À quelques jours d’intervalle, une polémique a opposé dans Le Monde le politologue François Heisbourg à l’ancien patron des services secrets extérieurs français, Pierre Marion.
Pour M. Heisbourg, la réponse de George W. Bush aux attentats du 11 septembre n’a pas limité le terrorisme dans le monde, mais a ouvert un conflit des civilisations. En suivant les États-Unis, l’Europe se place dans le camp occidental et se positionne sans raison en adversaire du monde arabo-musulman. Il est urgent de désamorcer cette crise en se désolidarisant de Washington et sans attendre que George W. Bush perde les élections.
M. Marion récuse cette analyse. Selon lui, l’invasion de l’Irak n’est pas une réponse au 11 septembre, mais un premier pas, indispensable, dans la démocratisation du Moyen-Orient : la destitution d’un dictateur. Il est regrettable que cette action militaire n’ait pas été avalisée par l’ONU, mais le rapprochement franco-américain à l’occasion de l’anniversaire du Débarquement allié permet d’envisager une suite plus cohérente.
Les deux protagonistes de ce dialogue sont des atlantistes convaincus et entretiennent des liens étroits avec le Royaume-Uni. Leur divergence illustre un malaise profond à Londres et à Washington. Les désaccords débattus en privé s’étalent désormais au grand jour. 52 diplomates britanniques, puis 60 états-uniens, ont publié des lettres ouvertes à leurs gouvernements. Et mercredi 16 juin, 20 ambassadeurs et 6 généraux états-uniens, républicains et démocrates, rendront public un appel contre Bush. Cependant, toutes ces prises de position se heurtent à une même limite : en acceptant l’interprétation officielle du 11 septembre, ces personnalités se trouvent sommées d’avaliser la guerre au terrorisme. Toutefois, un courant plus critique est en train d’apparaître : les Verts états-uniens, qui seront représentés à l’élection présidentielle par Ralph Nader, ont appelé à réviser les attentats du 11 septembre. Ils ont appelé leurs adhérents à faire circuler le livre du professeur Ray Griffin, The New Pearl Harbour, étudiant et validant les travaux de Thierry Meyssan.
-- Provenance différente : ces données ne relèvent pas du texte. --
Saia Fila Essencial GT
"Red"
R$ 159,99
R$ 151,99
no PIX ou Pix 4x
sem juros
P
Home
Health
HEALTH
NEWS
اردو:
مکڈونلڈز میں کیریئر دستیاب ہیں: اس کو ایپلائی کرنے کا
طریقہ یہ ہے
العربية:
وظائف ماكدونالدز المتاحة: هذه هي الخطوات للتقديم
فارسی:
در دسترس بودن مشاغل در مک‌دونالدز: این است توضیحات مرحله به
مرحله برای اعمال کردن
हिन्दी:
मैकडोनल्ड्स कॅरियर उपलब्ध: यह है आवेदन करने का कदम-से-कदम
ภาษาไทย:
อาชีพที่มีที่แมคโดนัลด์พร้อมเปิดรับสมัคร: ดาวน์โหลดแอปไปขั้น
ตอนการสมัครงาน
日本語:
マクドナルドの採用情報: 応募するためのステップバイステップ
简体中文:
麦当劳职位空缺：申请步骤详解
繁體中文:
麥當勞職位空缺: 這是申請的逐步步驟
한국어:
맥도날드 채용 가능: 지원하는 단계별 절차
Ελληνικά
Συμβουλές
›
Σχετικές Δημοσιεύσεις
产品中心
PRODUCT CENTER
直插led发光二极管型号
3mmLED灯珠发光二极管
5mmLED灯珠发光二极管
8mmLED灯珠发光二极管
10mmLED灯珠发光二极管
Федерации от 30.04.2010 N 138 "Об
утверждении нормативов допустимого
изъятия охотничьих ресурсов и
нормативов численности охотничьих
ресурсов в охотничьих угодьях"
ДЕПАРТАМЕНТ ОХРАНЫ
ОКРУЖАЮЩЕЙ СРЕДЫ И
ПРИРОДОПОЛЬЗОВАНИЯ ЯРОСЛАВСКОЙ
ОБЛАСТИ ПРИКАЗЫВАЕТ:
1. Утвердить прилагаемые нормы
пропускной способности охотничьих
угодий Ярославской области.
Le professeur John C. Yoo, ancien conseiller de John Ashcroft, explique doctement dans le Los Angeles Times que l’usage de la torture est parfaitement légal vu que le Congrès a autorisé George W. Bush à utiliser tous les moyens appropriés pour lutter contre le terrorisme. La fin justifie donc les moyens.

Dans le Wall Street Journal, c’est au tour de l’ancien président polonais Lech Walesa de faire l’éloge de Ronald Reagan. Sans surprise, il reprend la litanie classique des admirateurs de l’ancien président et le présente comme le vainqueur du communisme terrassant l’URSS grâce à son amour de la liberté avec l’aide de Jean-Paul II et de Margareth Thatcher. Débonnaire, il veut bien reconnaître un rôle à Mikhail Gorbatchev, le principal acteur de cette période, dans la fin de la Guerre froide.
Le représentant démocrate de la Silicon Valley, Tom Lantos, s’indigne dans le Los Angeles Times de ce qu’il pense être un retour de la Russie aux méthodes soviétiques en matière de contrôle de la presse et des associations. Unique survivant juif de la solution finale siégeant au Congrès et figure de l’anticommunisme, il appelle à l’exclusion de la Russie du G8. Au-delà des dernières péripéties à Moscou, la réflexion de M. Lantos est d’abord une réaction à la guerre qui oppose Vladimir V. Poutine aux oligarques, dont la plupart sont juifs et citoyens israéliens. Il interprète ce conflit non comme une ré-appropriation nationale des ressources du pays, mais comme un retour à un stalinisme antisémite.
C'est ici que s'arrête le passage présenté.